Апсны абукет - Денис Гуцко 3 стр.


Но что случилось бы с нашим домом, с Лидой, если бы он взорвался… Я видел, что сделали эти снаряды там, где они взорвались: воронка диаметром в 6–7 метров и глубиной в 5. Асфальт огромными глыбами перелетал через четырехэтажный дом.

Если убьют…

Лида рассказала, как она встретила этот Новый год. Она очень испугалась, когда начался обстрел, а потом нагрела на нашей "буржуйке" воды и пошла в ванную мыться. И повторяла про себя одну фразу: "Если убьют, то по крайней мере буду чистая".

Невеста

Каждое утро ее привозил на работу жених.

Услышав хлопок автомобильной двери у служебного входа, все, кто оказывался в этот момент возле окон, невольно любовались сценой: их улыбками, нежным прощанием, ее стройной фигурой, радостно струившейся под его взглядом, когда она шла по дорожке. Жених и невеста продолжали жить в своем счастье.

Правда, из-за войны пришлось отложить свадьбу. Но Мзия была уверена, и Сандро с ней соглашался, что долго это не продлится, несколько месяцев… к следующему лету уж точно все наладится. Сандро, улыбаясь, обещал ей быть осторожным и сидеть всегда в самом дальнем и глубоком окопе.

Мзия была застигнута обстрелом "Града" на улице Эшба, недалеко от Республиканской больницы. Она укрылась за стволом большого эвкалипта. Один из снарядов попал в крону дерева и разорвался - а один из тысяч осколков пробил насквозь ее сердце…

Обстреляли рынок

С утра люди со всего города тянулись к рынку - пешком или на велосипедах. На самом рынке к февралю уже кроме листьев лахома - сорт капусты - купить ничего было невозможно. Если изредка кто-нибудь рисковал привезти мешок картошки, его разбирали в сумасшедшей давке. Больше мешка обычно не привозили - боялись мародерства со стороны солдат. Торговали одеждой - новой и поношенной. Хорошо шли печки-"буржуйки". Некоторые продавали лекарства.

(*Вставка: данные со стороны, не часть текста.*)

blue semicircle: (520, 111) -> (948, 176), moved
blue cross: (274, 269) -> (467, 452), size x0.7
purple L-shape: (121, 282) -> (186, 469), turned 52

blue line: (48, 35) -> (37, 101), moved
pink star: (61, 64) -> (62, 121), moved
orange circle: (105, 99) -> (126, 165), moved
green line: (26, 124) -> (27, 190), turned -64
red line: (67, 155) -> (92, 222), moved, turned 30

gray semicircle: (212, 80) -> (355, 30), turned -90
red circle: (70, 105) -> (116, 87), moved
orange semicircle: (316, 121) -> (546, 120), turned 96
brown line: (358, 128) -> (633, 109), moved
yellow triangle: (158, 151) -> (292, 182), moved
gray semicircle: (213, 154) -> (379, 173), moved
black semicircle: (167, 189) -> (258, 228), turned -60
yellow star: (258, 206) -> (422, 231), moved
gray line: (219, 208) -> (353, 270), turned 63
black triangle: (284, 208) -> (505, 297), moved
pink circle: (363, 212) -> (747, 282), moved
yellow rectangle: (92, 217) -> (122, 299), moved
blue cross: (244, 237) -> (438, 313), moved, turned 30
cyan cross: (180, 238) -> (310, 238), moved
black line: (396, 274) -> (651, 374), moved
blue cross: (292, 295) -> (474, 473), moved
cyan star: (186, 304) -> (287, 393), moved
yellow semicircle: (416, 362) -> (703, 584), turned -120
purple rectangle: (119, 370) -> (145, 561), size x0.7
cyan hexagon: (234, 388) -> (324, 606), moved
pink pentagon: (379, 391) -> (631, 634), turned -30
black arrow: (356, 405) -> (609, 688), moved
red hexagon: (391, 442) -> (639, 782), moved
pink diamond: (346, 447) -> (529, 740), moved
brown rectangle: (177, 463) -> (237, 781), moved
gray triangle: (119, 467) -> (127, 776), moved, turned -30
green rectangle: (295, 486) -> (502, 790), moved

Самая бойкая торговля - между 10 и 11 утра - совпадала с утренним обстрелом. Люди как бы привыкли к обстрелам, и никто не верил, что станут обстреливать полный мирными и голодными людьми рынок.

Но однажды это случилось.

Около полудня к госпиталю подъехал "пазик", набитый вопившими и стенавшими людьми. Выбежали врачи. Из "пазика" стали вытаскивать изувеченных осколочными ранениями… одного, второго, третьего… Не успевали подавать носилки - а раненым не было конца. Подъехали несколько "жигулей", в них тоже привезли раненых, в основном женщин.

Навсегда запомнилась женщина-армянка, которая лежала на носилках на крыльце госпиталя. Она была в шоке, боли не чувствовала и с каким-то потусторонним любопытством разглядывала собственные многочисленные раны от осколков - она была буквально утыкана ими.

Вскоре стали известны подробности обстрела. Несколько снарядов установки "Град" упали прямо в толпу, один, отрекошетив от асфальта, разорвался под стоявшим на дороге "икарусом", - здесь у всех пострадавших были до колен перебиты ноги. В этот момент мимо автобуса проезжали "жигули" - осколки разорвавшегося снаряда прошили дверь автомобиля и перебили бедренные кости ног водителя.

В этот день было убито или искалечено 68 гражданских лиц.

Ночная возня

Ночью - монолит мрака. Зрачки скользят в бездну, ловя зацепку. Иногда - зыбкое пятно. Кто-то имеет смелость признаться: вот, я здесь, живой. Кто-то не боится раздразнить минометчиков по ту сторону ночи или накликать внезапно рвущий небо штурмовик… Но скорее всего это пятно - чья-то безысходность. То ли больной требует очередной заботы, то ли дети проголодались. Или мхедрионовцы подсвечивают себе, чтобы удобнее было выносить добычу. Хозяева забились в какой-нибудь дальний угол…

- Давай спать, - уговариваю я Лиду.

Я понимаю, конечно, как ей сейчас жутко. Всю жизнь она пугалась грома. После каждой ночной грозы она ходила бледная, истомленная небесными канонадами. Вздрагивала под одеялом и будила меня… а я неизменно на нее ворчал: "Ну что ты, как маленькая".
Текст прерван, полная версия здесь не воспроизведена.